E-Trustbusters: Competition regulations of digital markets in Africa

E-Trustbusters: Competition regulations of digital markets in Africa

Challenge description

Antitrust regulations for the ICT sector have not found wide recognition on the continent yet. However, the importance of data in the modern economy can allow tech giants to exert influence up to the point of ‘data colonialism’, indirectly regulating even non-digital markets, sometimes resorting to internet-for-all initiatives as a cover. Even in South Africa, a Yale University scholar argues, digital ecosystems are dominated by foreign, notably U.S., entities, which endows them with unprecedented power over key sectors, whether politics, culture or the economy. Infrastructure-wise investment and development position them to derive benefit over a long term.  

This articulates the need for modifying antitrust regulations in line with the changing market rules. Digital markets have their specific features that may lead to increased concentration of the market, pre-emption of emerging markets, while complicating antitrust regulations. These include: network effects, scale and scope advantages, multi-sided platform structure, ecosystem economy, reliance on data, zero-price business models, interoperability, switching costs, and multi-homing, consumer behavioral biases (e.g. default bias and saliency bias, “nested” decision-making, status quo bias) and tipping.

Contrary to common competition laws which focus on regulating the marketing of products, antitrust regulation in the digital market concerns the product itself (such as product design) and the company’s business model. The authorities may therefore demand to redesign the product (service) or adjust a business model to make it comply with the law.

The aim of ‘promoting a favorable regulatory environment for competitive and harmonized regional and continental connectivity markets’ is outlined in the AU Digital Transformation Strategy.

The modernisation of competition legislation requires comprehensive approaches that would include non-price dimensions in defining market power and dominance and in assessing mergers.

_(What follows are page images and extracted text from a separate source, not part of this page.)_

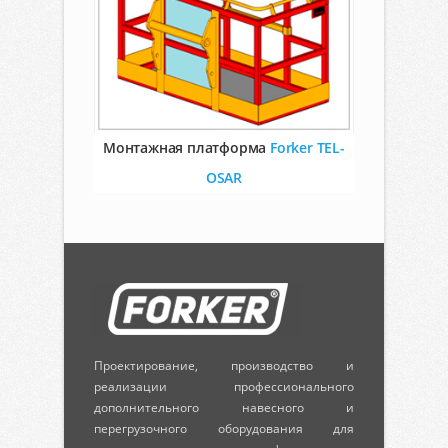
Монтажная платформа
Forker TEL-
OSAR
Проектирование, производство и
реализации профессионального
дополнительного навесного и
перегрузочного оборудования для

For instance, the ability to collect or generate and process big data volumes should be considered among the criteria of significant market power. Whilst assessing mergers, consequences unrelated to price should be taken into account, as mergers can affect incentives for innovation, quality of service, performance, etc.

Examples of anticompetitive practices in the digital markets are self-preferencing, refusal of data collection or data sharing, killer acquisition and exploiting consumer behavioral biases. In South Africa’s practice, as analyzed by the World Bank’s IBRD, predatory pricing and exclusivity agreements were most common when it came to abuse of market dominance.

As a case in point, the competition authority of South Africa expressed concern in July 2022 that Google’s paid search resultswithout being clearly labeled as advertisingwere increasing the costs for platform customers and benefiting the tech giant. The preferential placement of Google’s own specialized search units is an example of unfair competition.

In 2022, five African countries – Egypt, Kenya, Nigeria, Mauritius and South Africa – held a meeting to discuss cooperation in regulating competition in the digital markets of the continent. In a joint statement, heads of the national competition authorities affirmed that digital markets present ‘considerable challenges for competition law enforcement and policy in terms of the unique competition issues that arise’.

To date, the African continent has seen several attempts of setting anti-monopoly regulations for the ICT actors. In 2018, the governments of Uganda, Zambia and Benin tried imposing taxes on social media. At that time, supporting local ICT projects was among the announced goals. In Uganda, a USH 200 tax was imposed on the use of 58 OTT services (including Facebook, Twitter, WhatsApp) as well as a 1% tax on e-money transfers. However, this resulted in a decrease in social media usage, a trend coupled with a 74% slide in revenues of companies that relied on social media for business. Therefore, a balanced approach is needed to maximize societal benefits without reversing the natural trends in the industries.

Solutions

To successfully address the problem, modernization of competition legislation is required. This includes taking into account non-price dimensions in defining market power and dominance and in assessing mergers. It is also of utmost importance to establish an entity responsible for implementation of the law and powerful enforcement mechanisms.

BRICS has been serving as a platform for collaboration and knowledge-exchange in the field of competition law since 2016. In 2018, the initiative was institutionalized in the BRICS Competition Law and Policy Centre (within the HSE-Skolkovo Institute for Law and Development) which now provides cutting-edge expertise on the antitrust regulation of digital markets.